Any help or explanations would be wonderful!

- math -
**Reiny**, Monday, January 10, 2011 at 10:56pmthe hyperbola x^2 - y^2 = 140

can be factored to

(x+y)(x-y) = 140

140 = 2x5x2x7

or in pairs:

14x10 or 28x5 or 2x70, or 35x4

so we are looking for any two numbers x and y

so that their sum x their difference is 140, using only the numbers above

e.g x+y=28

x-y = 5

add them: 2x = 33 ---> x not an integer

how about:

x+y=70

x-y=2

add them: 2x = 72

x = 36, then y = 34

then (36+34)(36-34) = 140

(36,34), (36,-34), (-36,34) , (-36,-34)

a very limited number of cases.

how about (12+2)(12-2) ?

so (12,2), (-12,2), (12,-2) and (-12,-2)

- math -
**Reiny**, Monday, January 10, 2011 at 11:00pmI left out

140 = 7x20

but x+y=20

x-y=7 has no integer solution, since 2x would have to be even.

- math -
**daphne**, Monday, January 10, 2011 at 11:05pmThank you very much!

- math -
**MathMate**, Monday, January 10, 2011 at 11:10pmSince

x²-y²

=(x+y)(x-y)

we are looking for two integers (x+y) and (x-y) that have a product of 140, and such that x and y are integers.

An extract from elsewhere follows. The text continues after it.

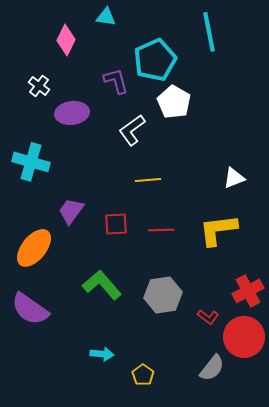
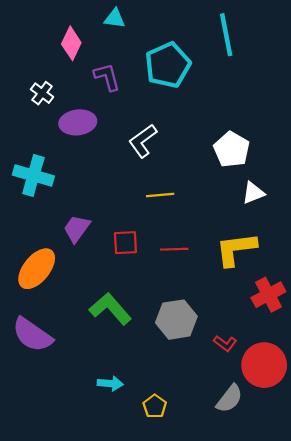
purple L-shape: (116, 81) -> (107, 77), moved
white pentagon: (174, 102) -> (232, 150), moved
red cross: (248, 291) -> (268, 295), moved

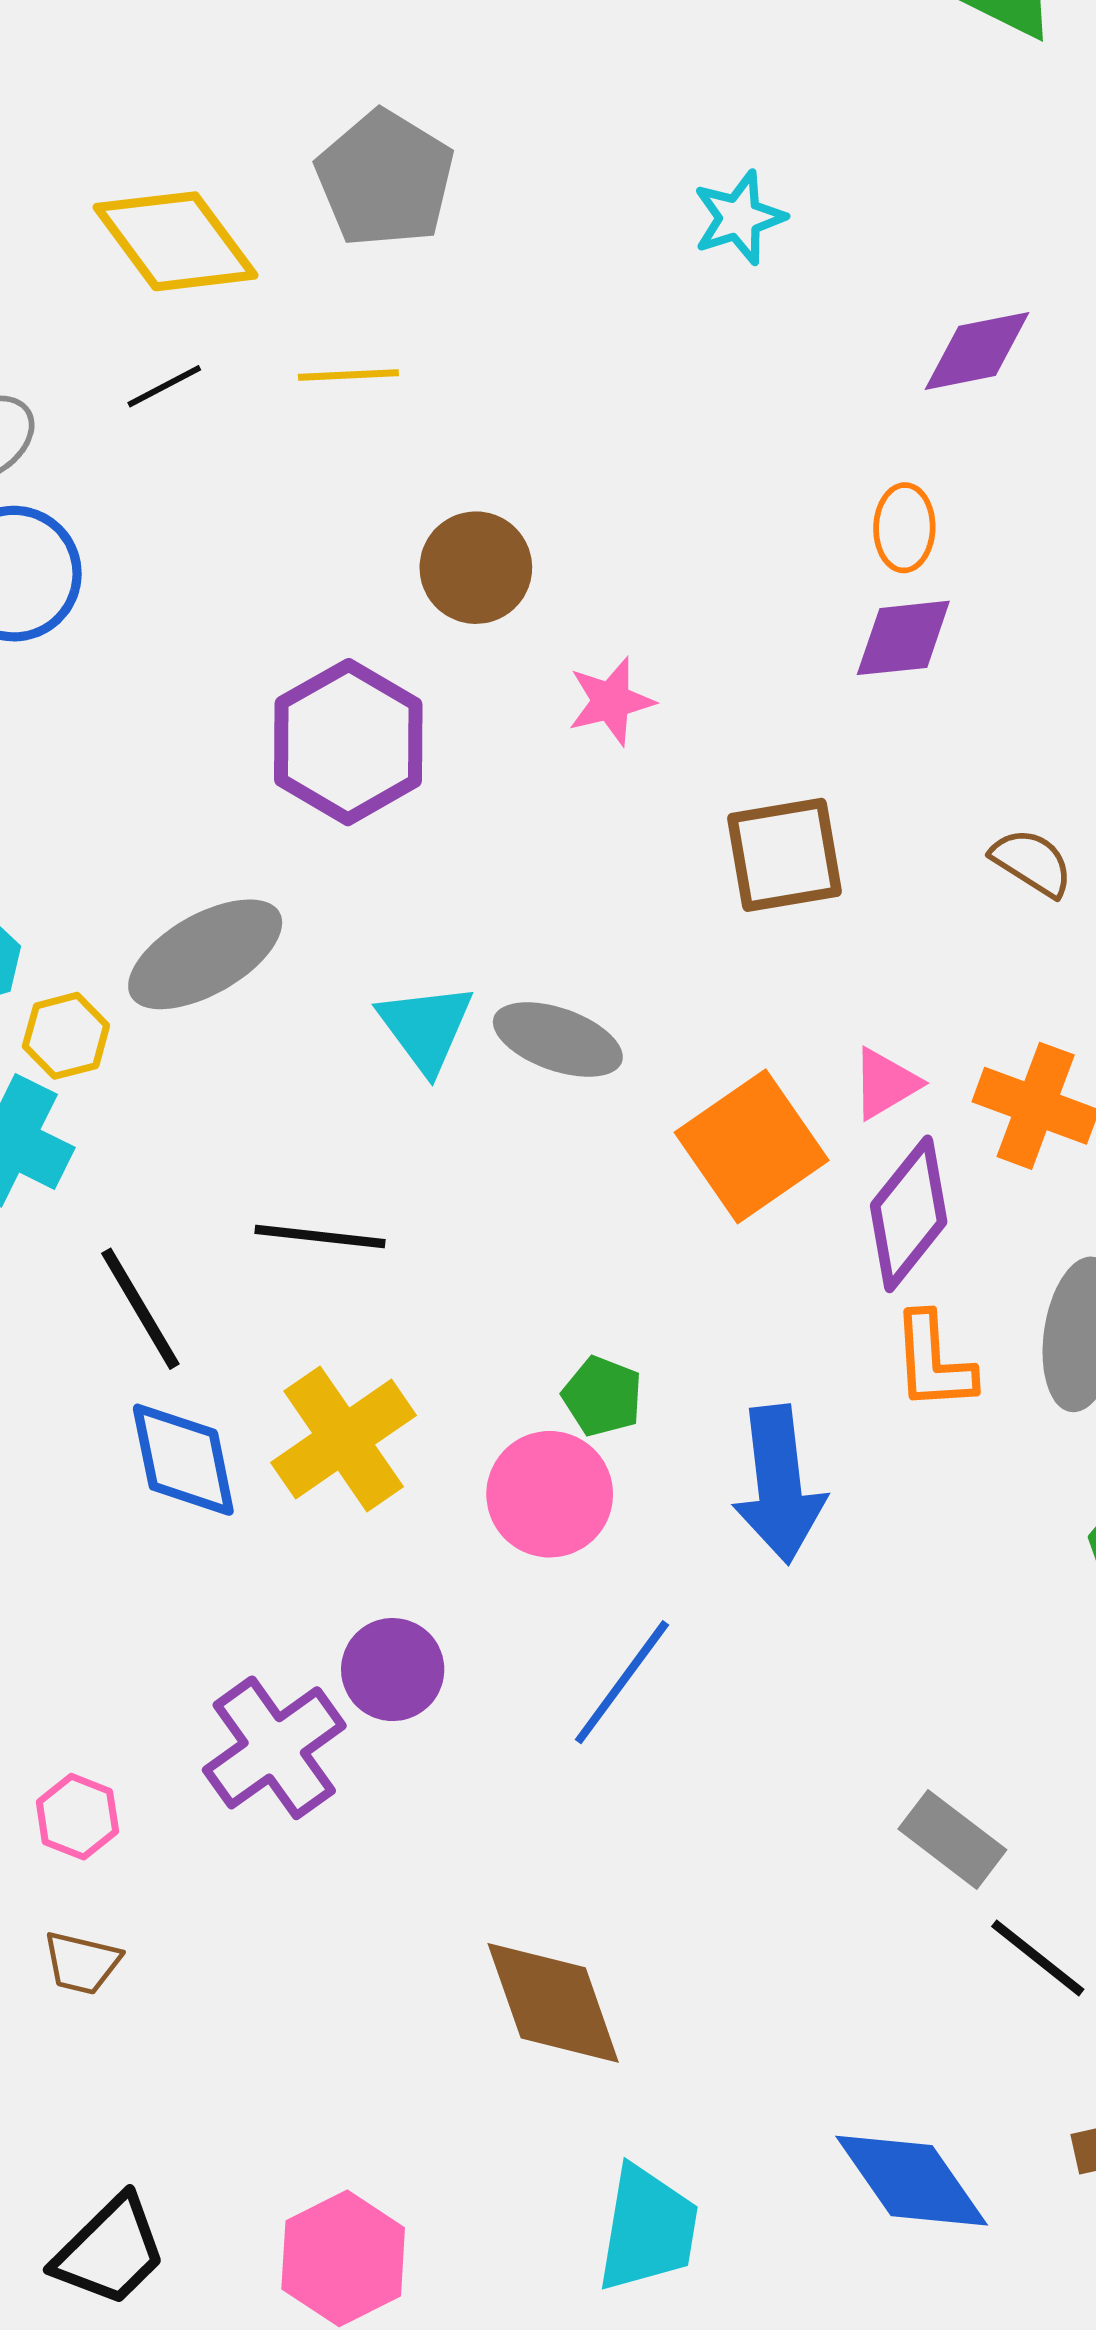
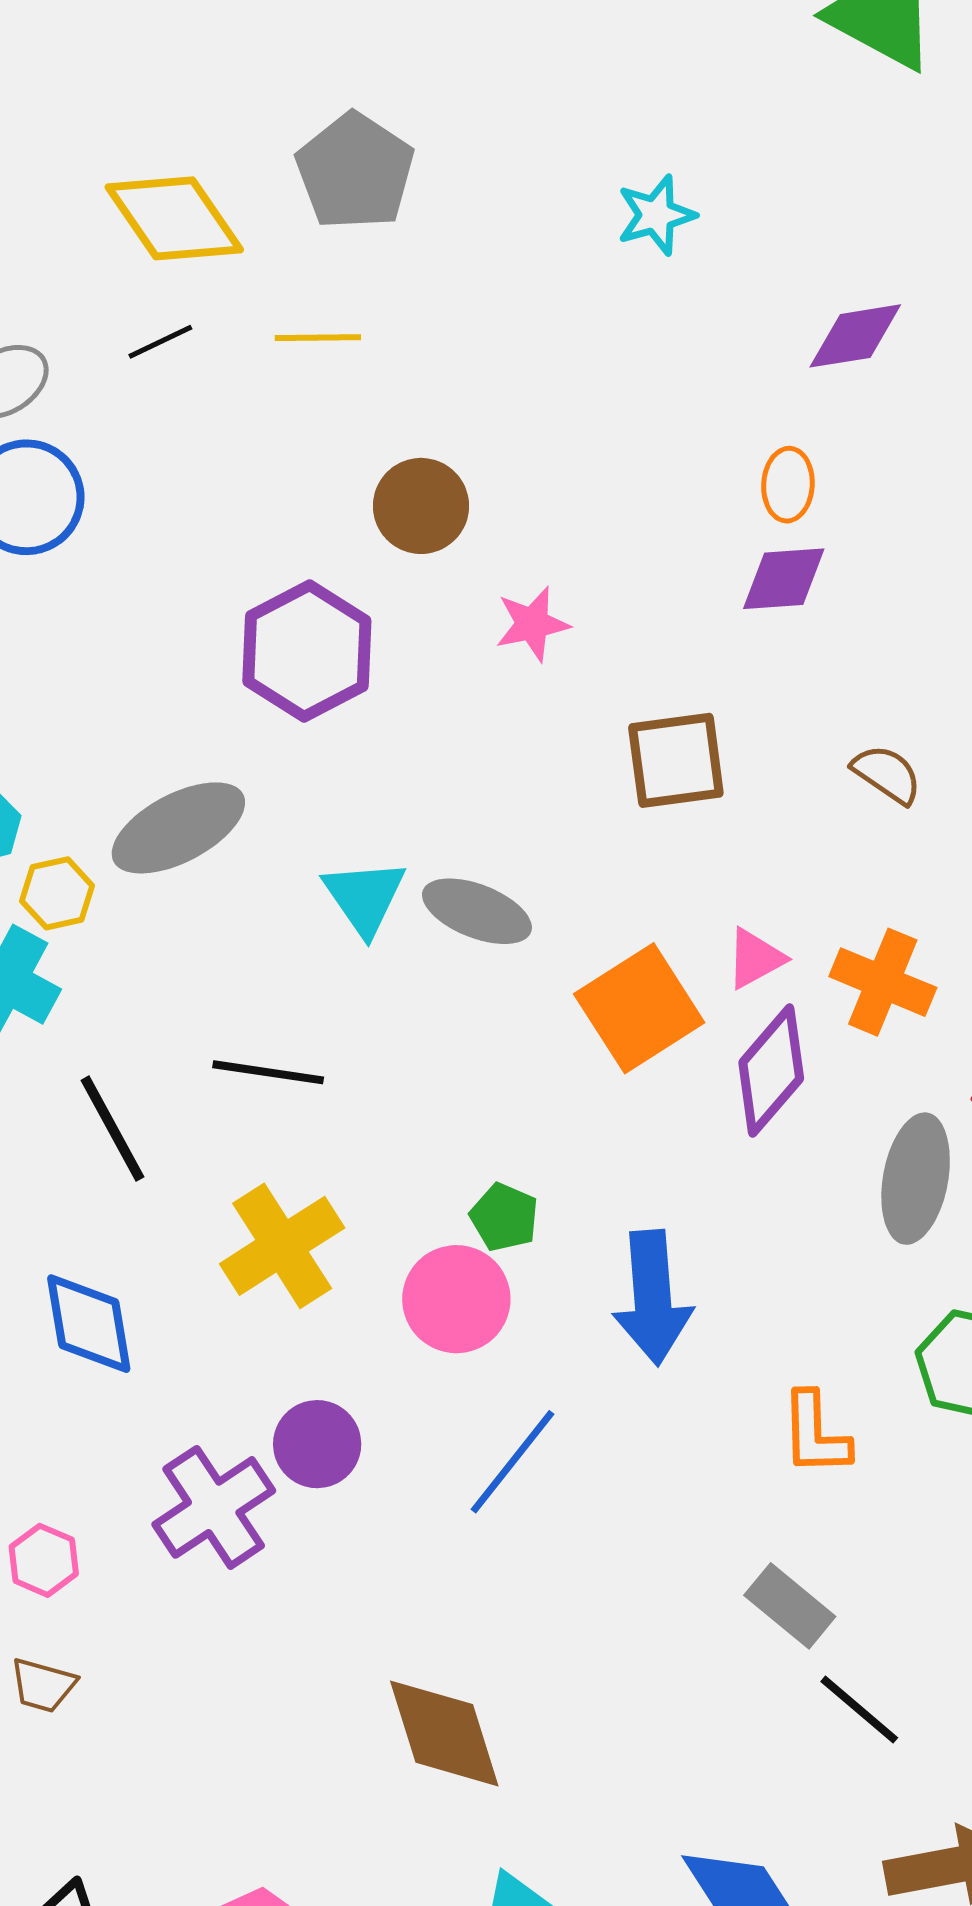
orange L-shape: (933, 1362) -> (815, 1434), moved
blue diamond: (183, 1460) -> (89, 1324), moved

We can start by enumerating the factors of 140:

140*1

70*2

35*4

28*5

20*7

14*10

Since x and y are both integers, and (x+y) and (x-y) must also be integers. This implies that (x+y) and (x-y) must be either both odd or both even (for proof, see end of post).

The only pairs that meet this criterion are 14,10 and 70,2, which when solved give (x,y)=(12,2), or (36,34).

Given x, y ∈ℤ, proof that (x+y) and (x-y) are either both even or both odd.

We have to address two cases:

If (x-y) is even, then

x+y

=(x-y)+2y

=2k+2y

=2(k+y)... so x+y is also even.

If (x-y) is odd, then

x+y

=(x-y)+2y

=(2k+1)+2y

=2(k+y)+1....so x+y is also odd.

QED

- math-correction -
**MathMate**, Monday, January 10, 2011 at 11:14pmThanks Reiny, I left out combinations of cases where one or both of x and y is negative.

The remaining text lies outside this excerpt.